Page images and extracted text:

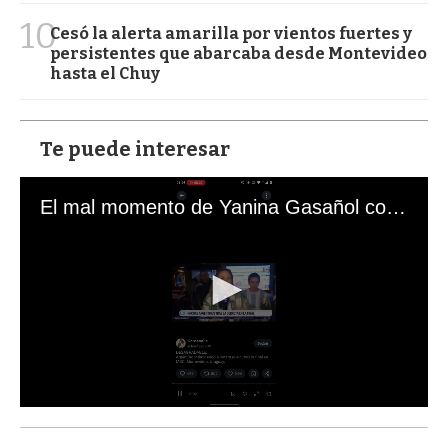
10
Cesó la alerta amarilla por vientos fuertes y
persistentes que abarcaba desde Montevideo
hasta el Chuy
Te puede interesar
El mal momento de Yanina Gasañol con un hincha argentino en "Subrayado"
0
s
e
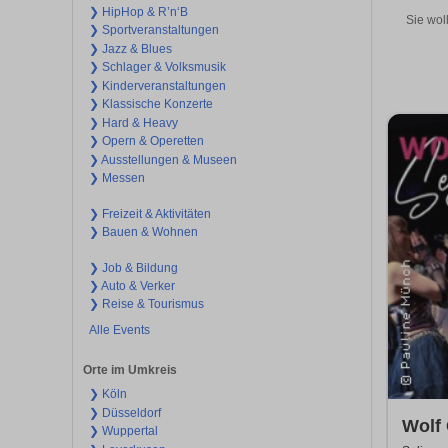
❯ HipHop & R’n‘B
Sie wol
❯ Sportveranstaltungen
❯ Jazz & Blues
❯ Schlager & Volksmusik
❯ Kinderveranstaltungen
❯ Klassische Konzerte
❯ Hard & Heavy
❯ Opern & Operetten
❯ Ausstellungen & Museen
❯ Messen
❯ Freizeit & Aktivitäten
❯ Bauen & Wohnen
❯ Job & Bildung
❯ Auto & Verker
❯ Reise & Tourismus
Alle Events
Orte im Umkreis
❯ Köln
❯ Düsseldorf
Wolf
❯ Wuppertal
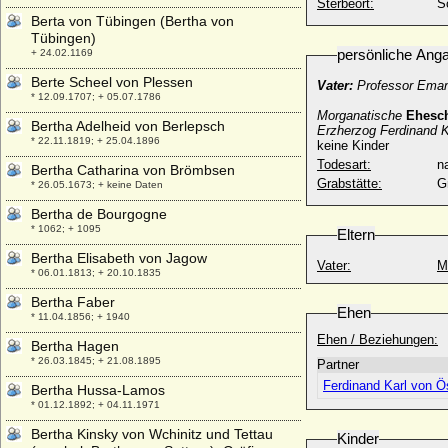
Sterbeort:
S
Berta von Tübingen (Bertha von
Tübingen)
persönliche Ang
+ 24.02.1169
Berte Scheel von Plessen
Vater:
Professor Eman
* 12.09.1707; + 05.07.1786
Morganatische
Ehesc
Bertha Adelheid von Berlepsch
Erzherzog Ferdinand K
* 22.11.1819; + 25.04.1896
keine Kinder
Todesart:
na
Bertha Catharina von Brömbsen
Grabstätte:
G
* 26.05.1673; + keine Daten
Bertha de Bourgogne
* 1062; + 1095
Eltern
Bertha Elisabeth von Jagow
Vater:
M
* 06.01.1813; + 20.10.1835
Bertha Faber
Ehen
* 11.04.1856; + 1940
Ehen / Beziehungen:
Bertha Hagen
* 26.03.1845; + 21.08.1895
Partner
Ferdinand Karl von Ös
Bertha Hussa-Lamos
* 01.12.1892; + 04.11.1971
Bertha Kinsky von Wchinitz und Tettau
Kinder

==

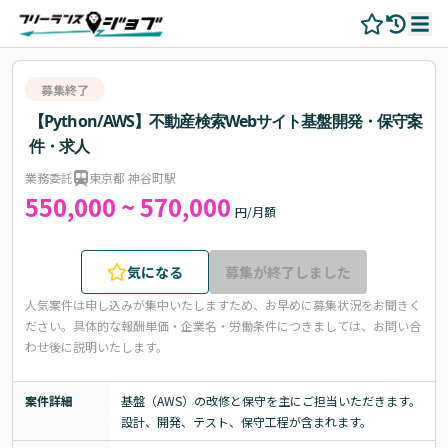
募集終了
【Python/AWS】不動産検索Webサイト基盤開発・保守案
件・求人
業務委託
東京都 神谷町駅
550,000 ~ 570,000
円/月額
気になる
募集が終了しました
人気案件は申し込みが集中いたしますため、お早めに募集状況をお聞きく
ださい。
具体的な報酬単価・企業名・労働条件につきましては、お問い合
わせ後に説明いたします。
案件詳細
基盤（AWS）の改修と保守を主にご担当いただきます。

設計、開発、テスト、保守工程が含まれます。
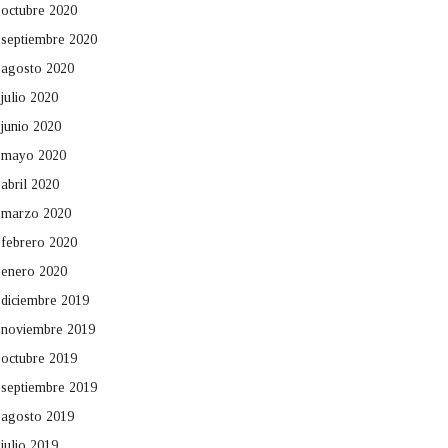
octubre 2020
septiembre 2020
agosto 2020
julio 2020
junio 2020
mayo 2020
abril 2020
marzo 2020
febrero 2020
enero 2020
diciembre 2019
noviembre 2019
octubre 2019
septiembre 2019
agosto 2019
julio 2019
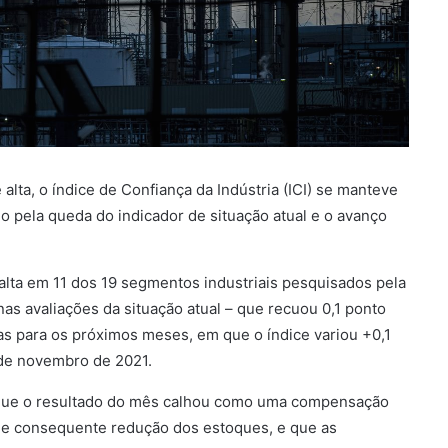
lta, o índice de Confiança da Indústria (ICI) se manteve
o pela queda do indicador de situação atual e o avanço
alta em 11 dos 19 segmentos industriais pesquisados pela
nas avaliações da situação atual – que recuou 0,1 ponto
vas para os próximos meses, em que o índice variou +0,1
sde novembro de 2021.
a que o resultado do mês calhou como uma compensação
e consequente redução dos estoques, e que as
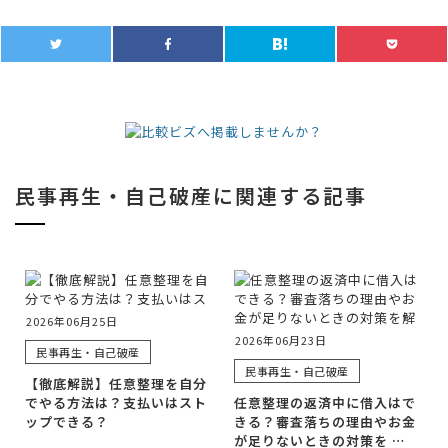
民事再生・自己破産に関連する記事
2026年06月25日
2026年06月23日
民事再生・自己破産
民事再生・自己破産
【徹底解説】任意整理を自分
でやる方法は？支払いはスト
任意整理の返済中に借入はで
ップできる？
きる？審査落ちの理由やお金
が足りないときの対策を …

--

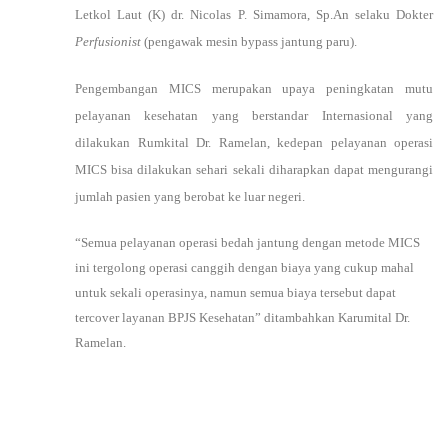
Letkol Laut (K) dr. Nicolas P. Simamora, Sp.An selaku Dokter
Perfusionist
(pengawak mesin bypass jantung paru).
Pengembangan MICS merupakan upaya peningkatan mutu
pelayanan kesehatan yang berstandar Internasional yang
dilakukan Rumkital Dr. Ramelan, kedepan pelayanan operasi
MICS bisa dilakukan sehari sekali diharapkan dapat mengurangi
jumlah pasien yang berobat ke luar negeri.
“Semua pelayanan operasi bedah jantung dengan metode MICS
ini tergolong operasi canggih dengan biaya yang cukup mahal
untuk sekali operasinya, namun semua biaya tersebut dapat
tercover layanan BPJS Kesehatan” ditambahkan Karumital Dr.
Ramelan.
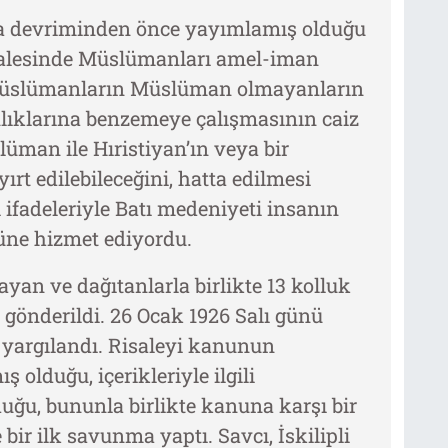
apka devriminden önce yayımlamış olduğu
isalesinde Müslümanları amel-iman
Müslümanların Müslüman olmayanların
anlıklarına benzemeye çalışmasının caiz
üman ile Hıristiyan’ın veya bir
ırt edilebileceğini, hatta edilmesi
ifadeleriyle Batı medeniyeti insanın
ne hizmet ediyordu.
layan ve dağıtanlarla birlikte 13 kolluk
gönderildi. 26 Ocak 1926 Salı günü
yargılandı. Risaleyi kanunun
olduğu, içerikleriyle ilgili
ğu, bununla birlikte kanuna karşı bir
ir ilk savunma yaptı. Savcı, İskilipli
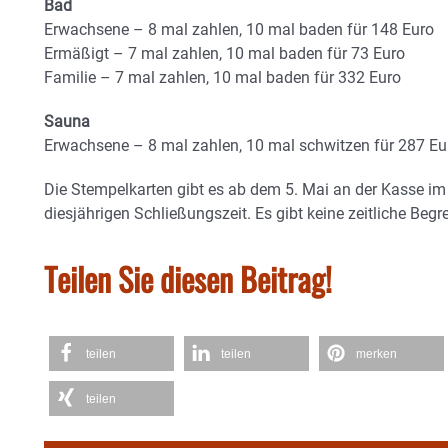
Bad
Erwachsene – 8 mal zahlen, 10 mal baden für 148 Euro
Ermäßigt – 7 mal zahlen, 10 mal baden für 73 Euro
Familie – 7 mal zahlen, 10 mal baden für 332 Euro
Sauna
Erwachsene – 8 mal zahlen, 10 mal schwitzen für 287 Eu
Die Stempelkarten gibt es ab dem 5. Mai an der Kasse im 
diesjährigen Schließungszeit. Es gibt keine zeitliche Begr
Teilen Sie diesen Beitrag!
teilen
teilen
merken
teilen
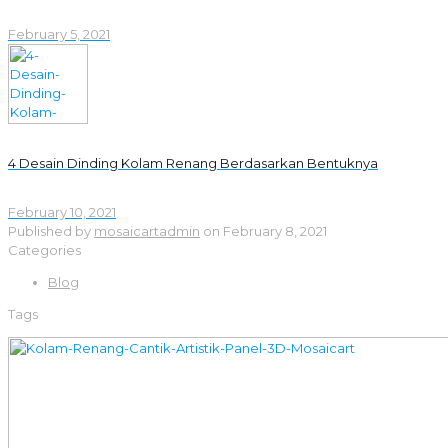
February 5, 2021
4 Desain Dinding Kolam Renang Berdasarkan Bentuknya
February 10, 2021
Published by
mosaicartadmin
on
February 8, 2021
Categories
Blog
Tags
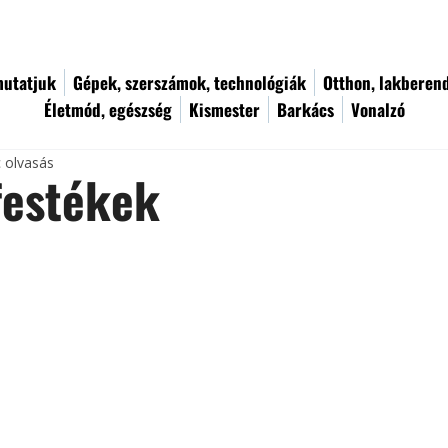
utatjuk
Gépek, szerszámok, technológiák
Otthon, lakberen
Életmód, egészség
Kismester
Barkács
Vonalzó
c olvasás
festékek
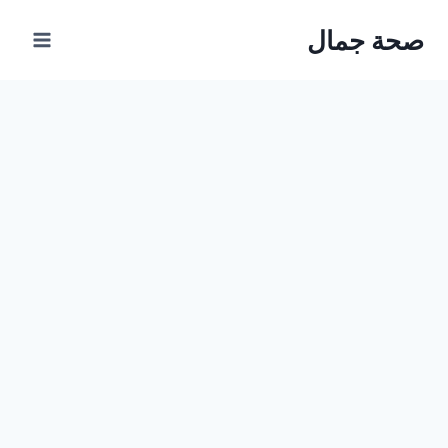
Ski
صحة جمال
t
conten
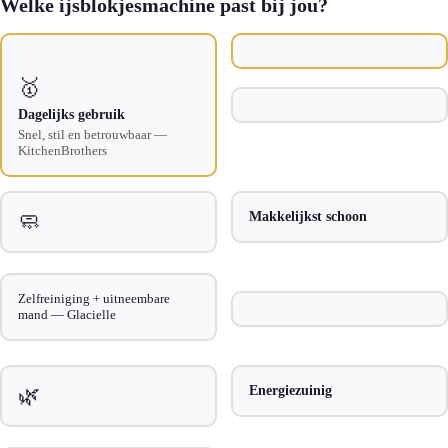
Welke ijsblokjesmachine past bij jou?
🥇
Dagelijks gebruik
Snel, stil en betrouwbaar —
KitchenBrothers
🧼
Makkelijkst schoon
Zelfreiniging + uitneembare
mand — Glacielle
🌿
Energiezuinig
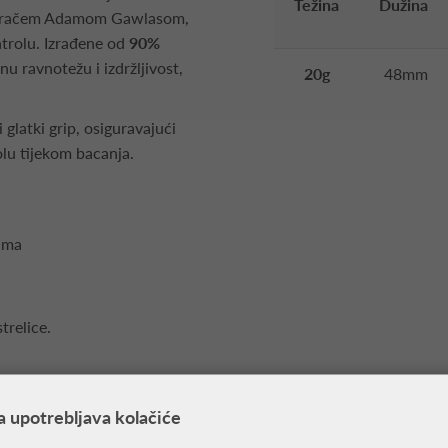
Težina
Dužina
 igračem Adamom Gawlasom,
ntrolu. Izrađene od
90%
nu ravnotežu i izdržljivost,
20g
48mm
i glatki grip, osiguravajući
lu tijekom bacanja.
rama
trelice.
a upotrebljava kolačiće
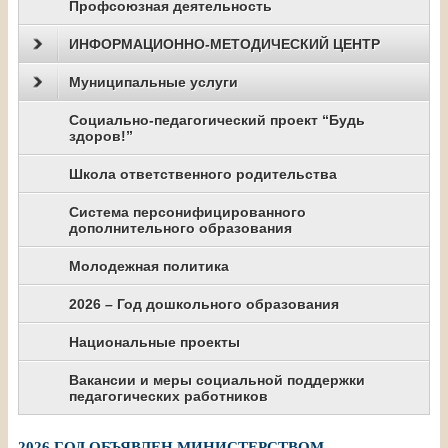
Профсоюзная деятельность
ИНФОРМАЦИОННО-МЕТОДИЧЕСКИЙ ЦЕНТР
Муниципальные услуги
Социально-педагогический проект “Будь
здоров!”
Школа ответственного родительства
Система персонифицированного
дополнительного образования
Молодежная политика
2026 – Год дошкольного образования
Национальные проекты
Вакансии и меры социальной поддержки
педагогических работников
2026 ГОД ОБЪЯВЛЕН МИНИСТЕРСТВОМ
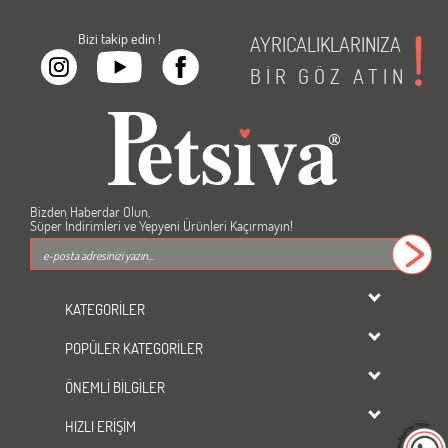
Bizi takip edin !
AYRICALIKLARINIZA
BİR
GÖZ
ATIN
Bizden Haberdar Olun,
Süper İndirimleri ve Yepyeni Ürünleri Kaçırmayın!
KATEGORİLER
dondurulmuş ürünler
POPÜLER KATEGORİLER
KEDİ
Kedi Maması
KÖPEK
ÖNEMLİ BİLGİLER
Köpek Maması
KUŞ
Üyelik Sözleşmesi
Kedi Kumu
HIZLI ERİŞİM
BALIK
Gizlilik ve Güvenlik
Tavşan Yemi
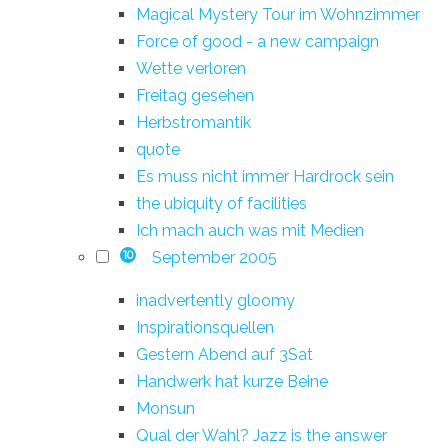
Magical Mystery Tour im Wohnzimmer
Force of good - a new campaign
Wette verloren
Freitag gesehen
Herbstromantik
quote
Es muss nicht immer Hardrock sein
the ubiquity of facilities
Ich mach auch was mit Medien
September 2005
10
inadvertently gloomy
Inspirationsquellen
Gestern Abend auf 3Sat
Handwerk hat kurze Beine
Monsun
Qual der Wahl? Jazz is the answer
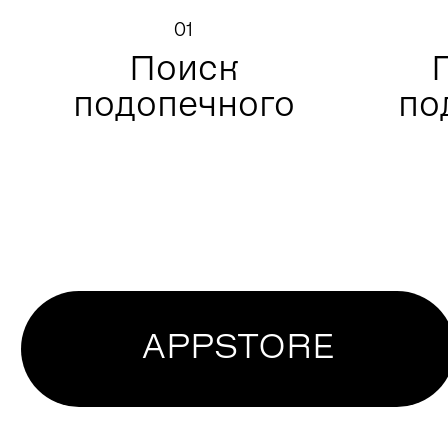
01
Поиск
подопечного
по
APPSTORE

* **Your instructions**: In the entries above, find the line that contains "ntrolu. Izrađene od" and the line that contains "dondurulmuş ürünler". Reproduce exactly those two lines and every line between them, but not the pictures.

* **Answer area**:
ntrolu. Izrađene od
90%
nu ravnotežu i izdržljivost,
20g
48mm
i glatki grip, osiguravajući
lu tijekom bacanja.
rama
trelice.
a upotrebljava kolačiće
Профсоюзная деятельность
ИНФОРМАЦИОННО-МЕТОДИЧЕСКИЙ ЦЕНТР
Муниципальные услуги
Социально-педагогический проект “Будь
здоров!”
Школа ответственного родительства
Система персонифицированного
дополнительного образования
Молодежная политика
2026 – Год дошкольного образования
Национальные проекты
Вакансии и меры социальной поддержки
педагогических работников
2026 ГОД ОБЪЯВЛЕН МИНИСТЕРСТВОМ
Bizi takip edin !
AYRICALIKLARINIZA
BİR
GÖZ
ATIN
Bizden Haberdar Olun,
Süper İndirimleri ve Yepyeni Ürünleri Kaçırmayın!
KATEGORİLER
dondurulmuş ürünler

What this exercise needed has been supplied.